> _EXERCISE INSTRUCTIONS_
Write the following entries out again exactly, skipping each image.

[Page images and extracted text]
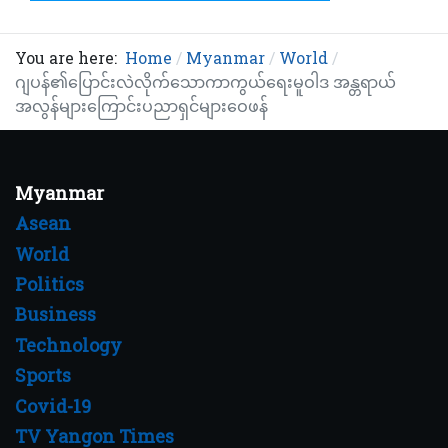
You are here:
Home
Myanmar
World
ဂျပန်၏ပြောင်းလဲလိုက်သောကာကွယ်ရေးမူဝါဒ အန္တရာယ်
အလွန်များကြောင်းပညာရှင်များဝေဖန်
Myanmar
Asean
World
Politics
Business
Technology
Sports
Covid-19
TV Yangon Times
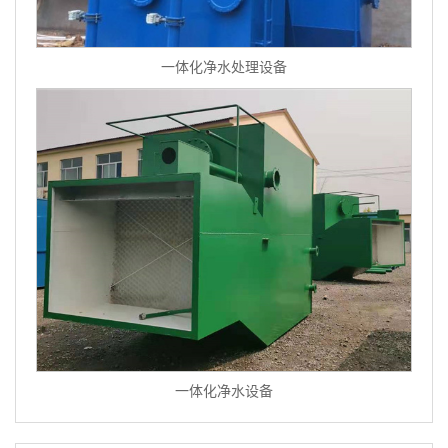
一体化净水处理设备
一体化净水设备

> _SOLUTION_
You are here:
Home
Myanmar
World
ဂျပန်၏ပြောင်းလဲလိုက်သောကာကွယ်ရေးမူဝါဒ အန္တရာယ်
အလွန်များကြောင်းပညာရှင်များဝေဖန်
Myanmar
Asean
World
Politics
Business
Technology
Sports
Covid-19
TV Yangon Times
一体化净水处理设备
一体化净水设备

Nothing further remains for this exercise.